ChatGPT’s Advanced Voice Mode was launched on Tuesday for select OpenAI subscribers as part of its highly anticipated alpha release. Originally announced in May, this feature revolutionizes interaction by moving beyond traditional text-based dialogue to engage users through natural, spoken language delivered with lifelike quality. It supports a range of regional accents and languages. According to OpenAI, Advanced Voice aims to provide “more natural, real-time conversations, allows interruptions at any time, and senses and responds to your emotions.”
However, there are some limitations when using Voice Mode. The system operates with four preset voices and cannot mimic the voices of individual users or public figures. Outputs that stray from these presets are automatically blocked. Additionally, Advanced Voice is not designed to create copyrighted audio or produce music. Interestingly, users have already experimented with it by asking the AI to beatbox.

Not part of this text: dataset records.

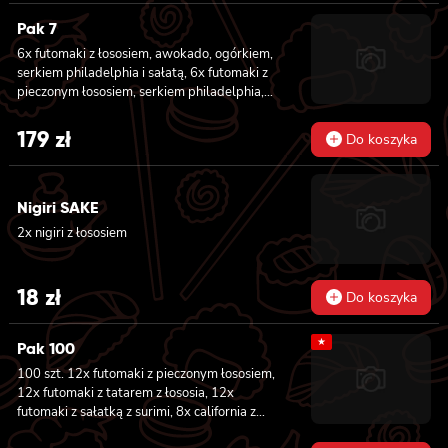
Pak 7
6x futomaki z łososiem, awokado, ogórkiem,
serkiem philadelphia i sałatą, 6x futomaki z
pieczonym łososiem, serkiem philadelphia,
awokado, ogórkiem, kanpyo, sałatą, sosem
teriyaki i sezamem, 6x futomaki z krewetką
179
zł
Do koszyka
w tempurze, ogórkiem, sałatą i majonezem
lekko pikantnym, 8x hosomaki z łososiem, 8x
hosomaki z ogórkiem, 8x california z
Nigiri SAKE
łososiem, ogórkiem, serkiem philadelphia,
awokado i masago, 8x california z krewetką,
2x nigiri z łososiem
majonezem lekko pikantnym, awokado,
ogórkiem, masago i sezamem, 2x nigiri z
łososiem, 2x nigiri z tuńczykiem, 2x nigiri z
18
zł
Do koszyka
krewetką
★
Pak 100
100 szt. 12x futomaki z pieczonym łososiem,
12x futomaki z tatarem z łososia, 12x
futomaki z sałatką z surimi, 8x california z
tuńczykiem, 8x california z pieczonym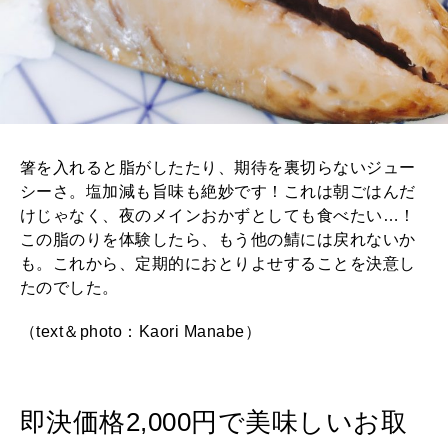
箸を入れると脂がしたたり、期待を裏切らないジュー
シーさ。塩加減も旨味も絶妙です！これは朝ごはんだ
けじゃなく、夜のメインおかずとしても食べたい…！
この脂のりを体験したら、もう他の鯖には戻れないか
も。これから、定期的におとりよせすることを決意し
たのでした。
（text＆photo：Kaori Manabe）
即決価格2,000円で美味しいお取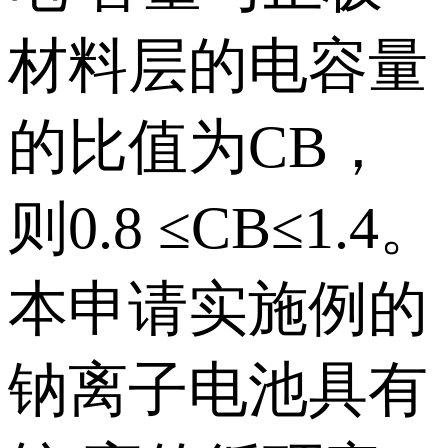
材料层的电容量
的比值为CB，
则0.8 ≤CB≤1.4。
本申请实施例的
钠离子电池具有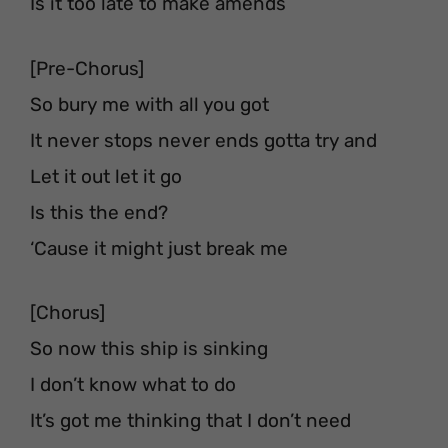
Is it too late to make amends
[Pre-Chorus]
So bury me with all you got
It never stops never ends gotta try and
Let it out let it go
Is this the end?
‘Cause it might just break me
[Chorus]
So now this ship is sinking
I don’t know what to do
It’s got me thinking that I don’t need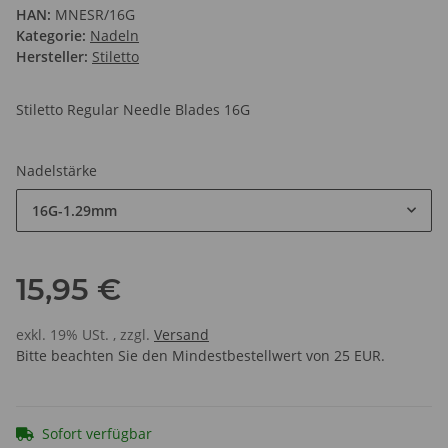
HAN:
MNESR/16G
Kategorie:
Nadeln
Hersteller:
Stiletto
Stiletto Regular Needle Blades 16G
Nadelstärke
16G-1.29mm
15,95 €
exkl. 19% USt. , zzgl.
Versand
Bitte beachten Sie den Mindestbestellwert von 25 EUR.
Sofort verfügbar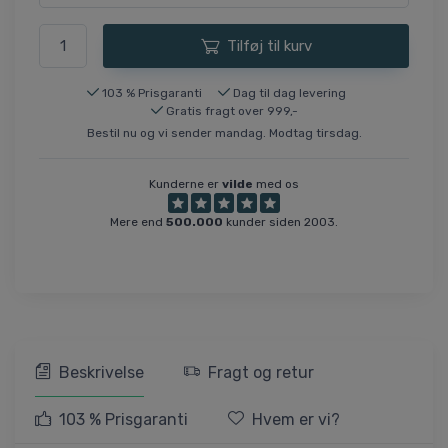
Tilføj til kurv
103 % Prisgaranti
Dag til dag levering
Gratis fragt over 999,-
Bestil nu og vi sender mandag. Modtag tirsdag.
Kunderne er
vilde
med os
Mere end
500.000
kunder siden 2003.
Beskrivelse
Fragt og retur
103 % Prisgaranti
Hvem er vi?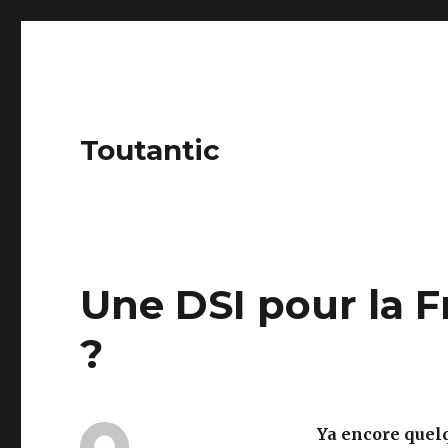
Toutantic
Une DSI pour la F
?
Ya encore quel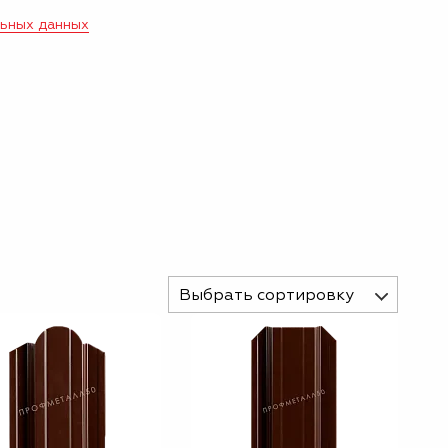
льных данных
Выбрать сортировку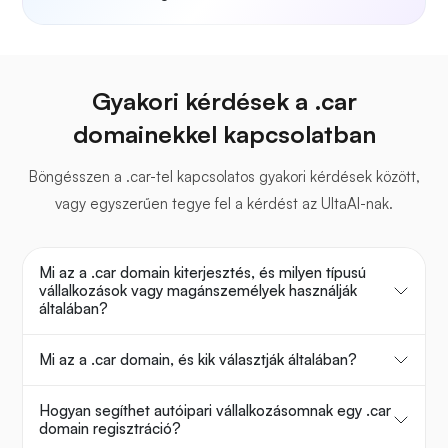
Gyakori kérdések a .car
domainekkel kapcsolatban
Böngésszen a .car-tel kapcsolatos gyakori kérdések között,
vagy egyszerűen tegye fel a kérdést az UltaAI-nak.
Mi az a .car domain kiterjesztés, és milyen típusú
vállalkozások vagy magánszemélyek használják
általában?
Mi az a .car domain, és kik választják általában?
Hogyan segíthet autóipari vállalkozásomnak egy .car
domain regisztráció?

Alpha tester Ethan Sutin shared a thread on X (formerly Twitter) showcasing various responses from Advanced Voice, including a short “birthday rap” and a beatboxing demonstration. Users can hear the AI’s digital breathing between beats. While it cannot create full songs, the AI impressively adds sound effects to bedtime stories, enhancing the storytelling experience. For example, it generates fitting crashes and slams during a tale about a rogue cyborg when prompted to create an immersive atmosphere.
Advanced Voice can also spontaneously generate realistic characters, enhancing its lifelike quality. Users can ask the AI to speak in various tones and languages, adding depth to their interactions.
The AI’s vocal capabilities extend beyond just human languages. For instance, when instructed, Advanced Voice can accurately mimic cat sounds. Users can engage the AI with questions about their furry companions, receiving tailored tips and advice in real time.
Moreover, Advanced Voice can utilize your device’s camera to support translation efforts. In one instance, a user pointed their phone at a Japanese-language GameBoy Advance Pokémon game, allowing the AI to read onscreen dialogue as they played. Although video and screen-sharing features are not part of the alpha release, OpenAI plans to introduce them soon. The company intends to expand the alpha release to more Plus subscribers in the coming weeks, with a full rollout scheduled for this fall.